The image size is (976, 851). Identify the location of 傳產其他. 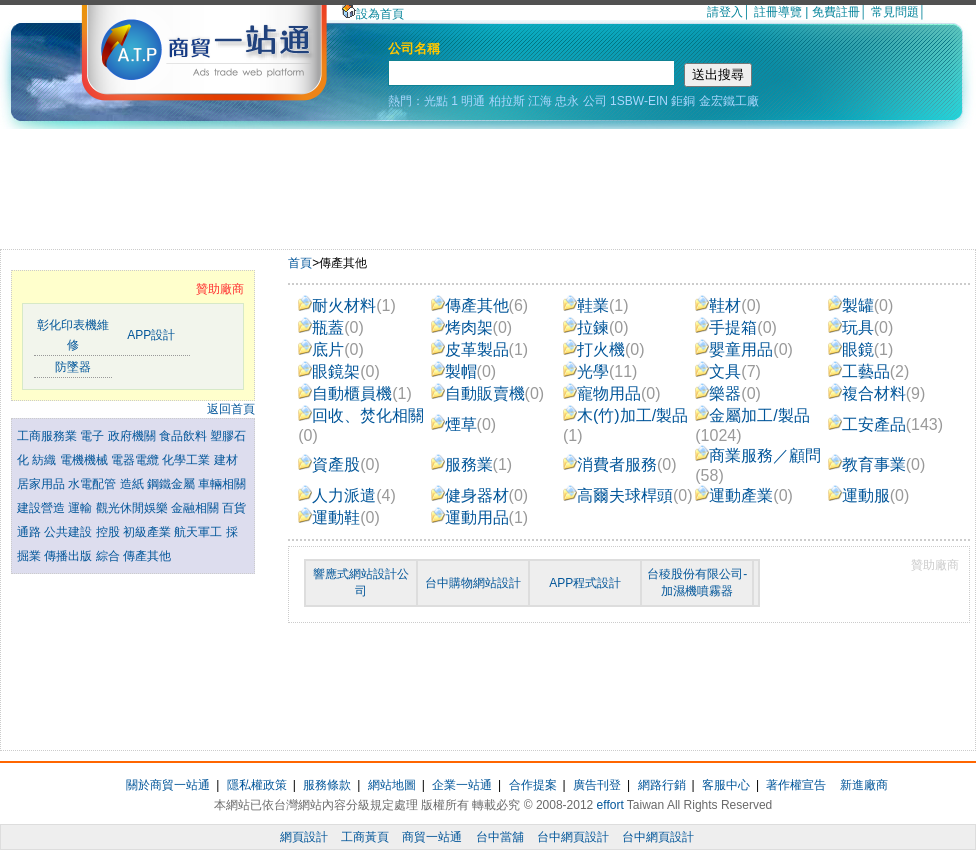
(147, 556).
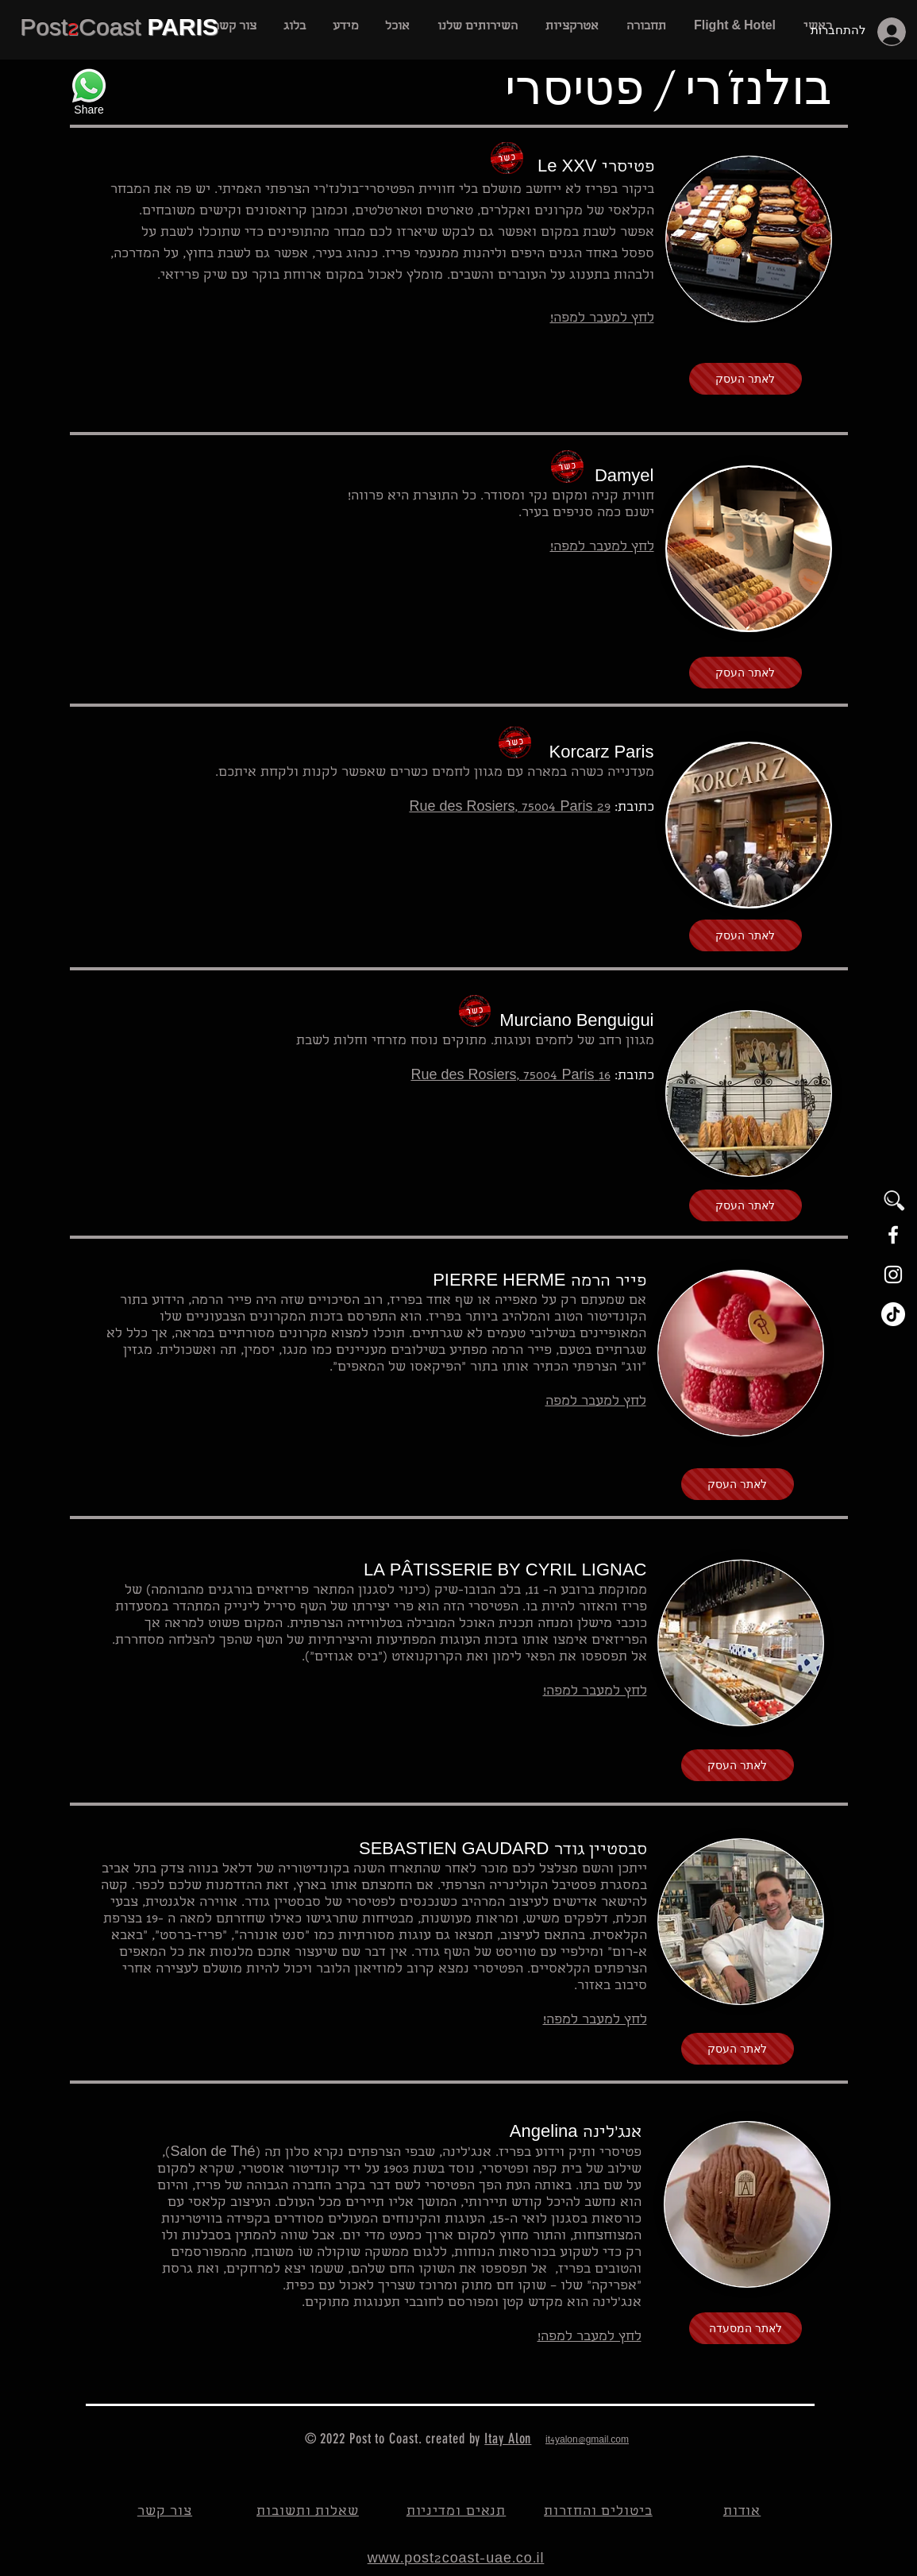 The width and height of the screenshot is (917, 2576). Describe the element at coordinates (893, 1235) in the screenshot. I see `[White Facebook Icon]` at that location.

...

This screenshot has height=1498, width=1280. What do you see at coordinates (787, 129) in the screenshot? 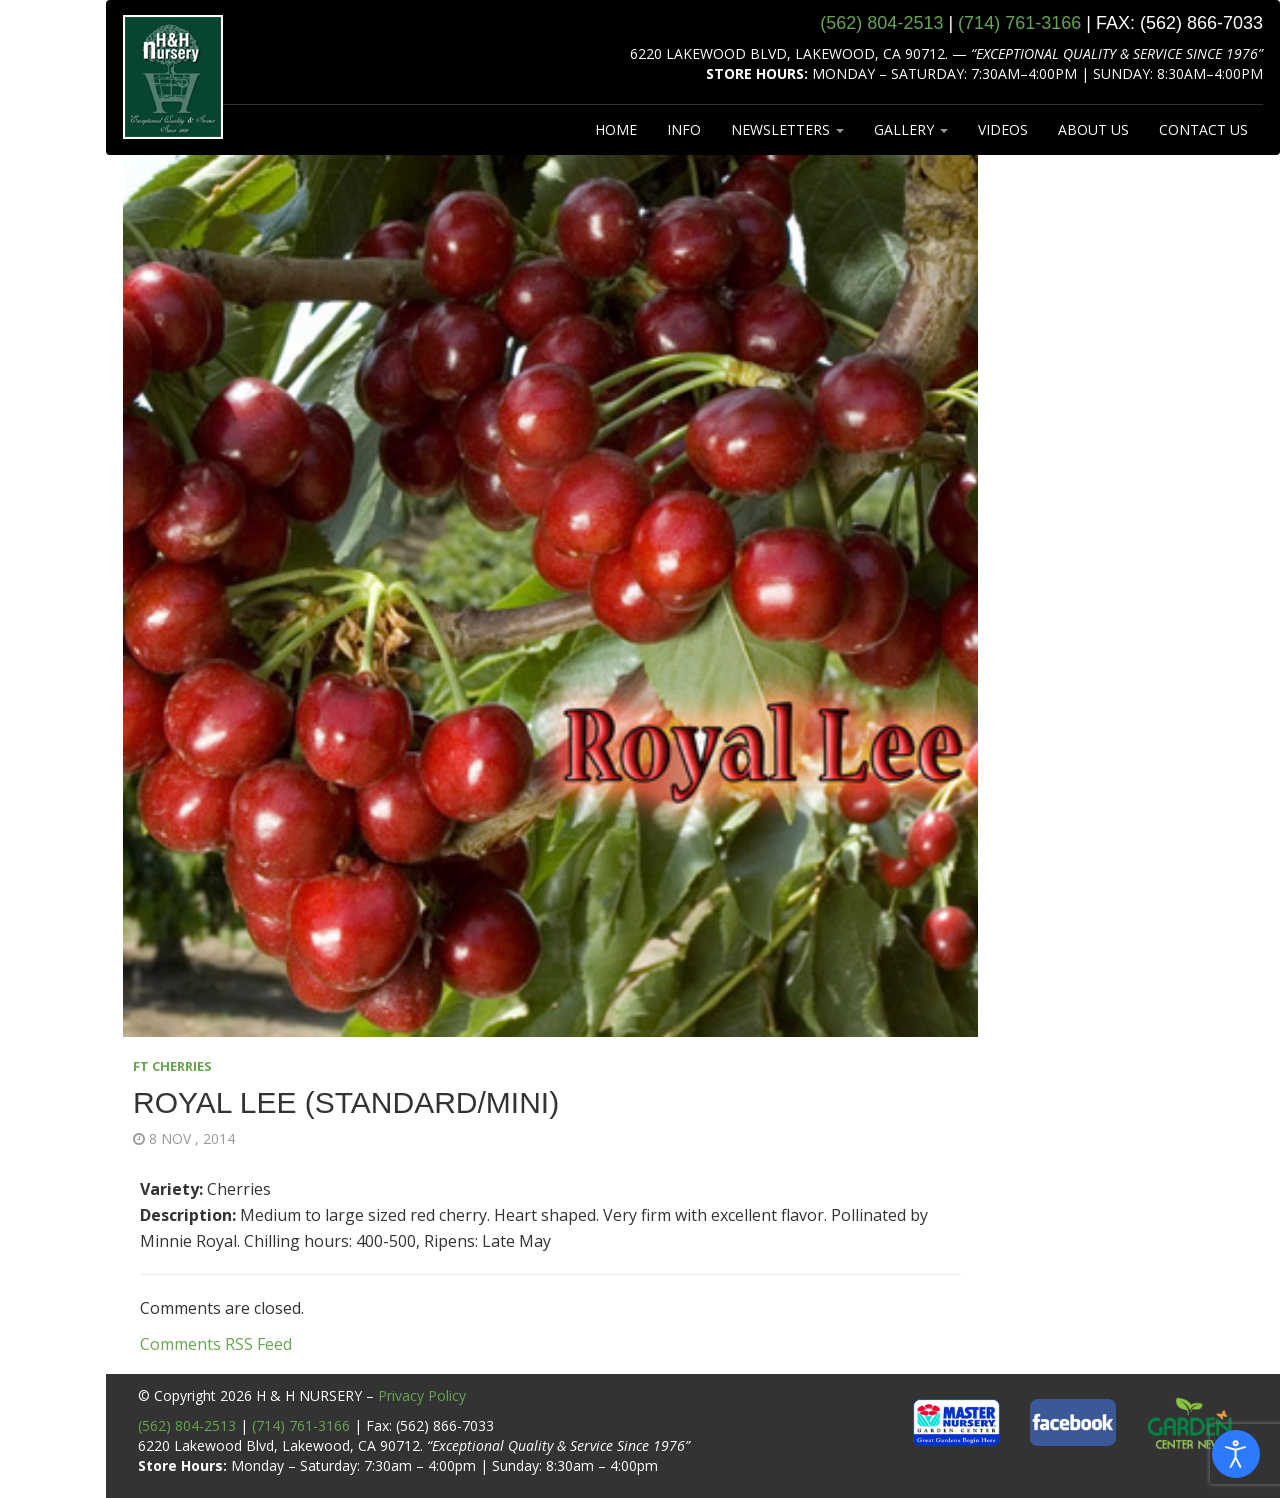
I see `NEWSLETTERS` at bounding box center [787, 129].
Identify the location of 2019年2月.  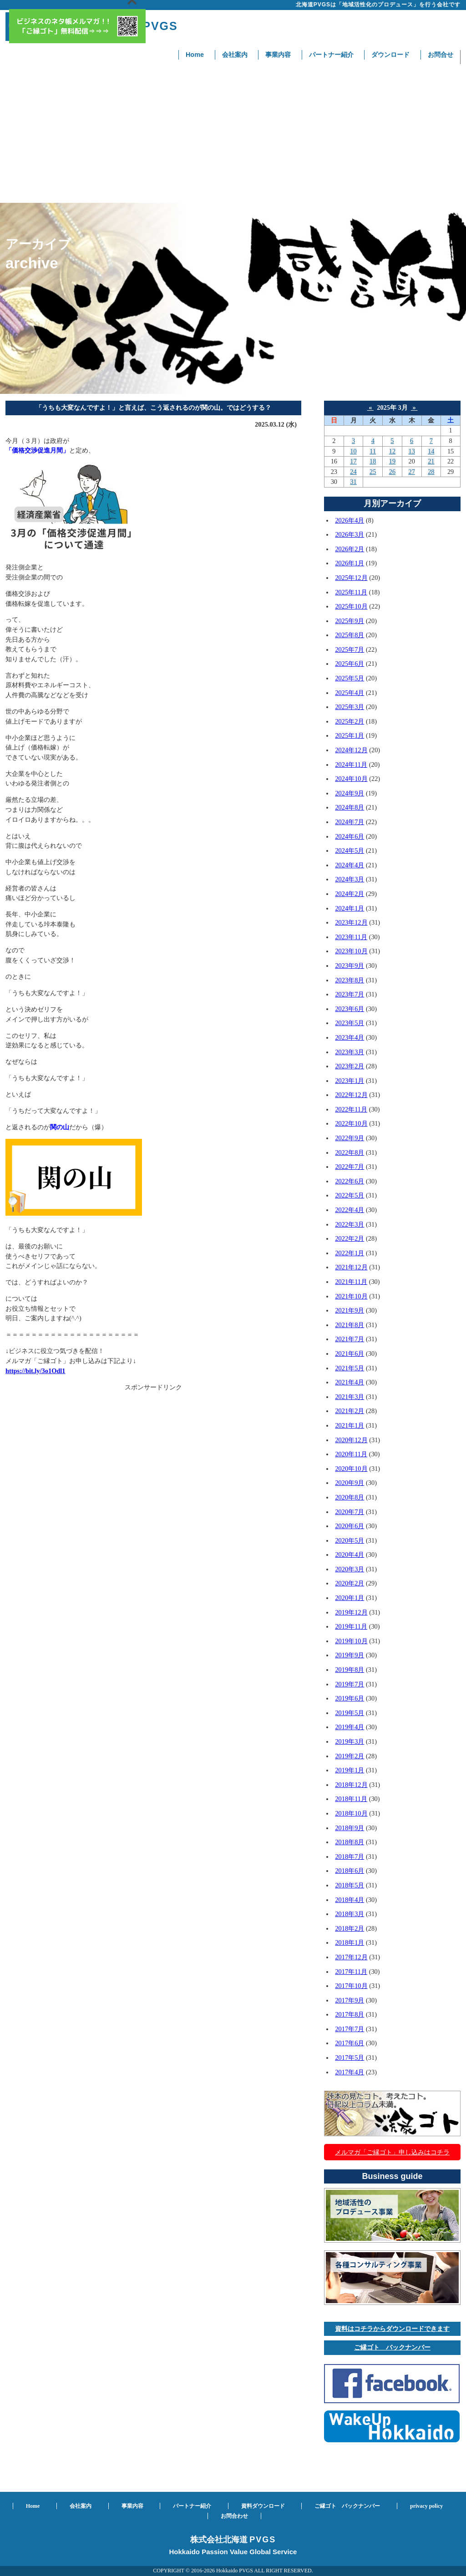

## [WHAT IS REQUIRED]
What is needed is an exact copy of the lines above from the one with "This screenshot has" to the one with "Identify the location of 2019年2月.", both ends kept, and nothing more; please leave the pictures out.

## [ANSWER SPACE]
This screenshot has height=1498, width=1280. What do you see at coordinates (787, 129) in the screenshot? 
I see `NEWSLETTERS` at bounding box center [787, 129].
Identify the location of 2019年2月.  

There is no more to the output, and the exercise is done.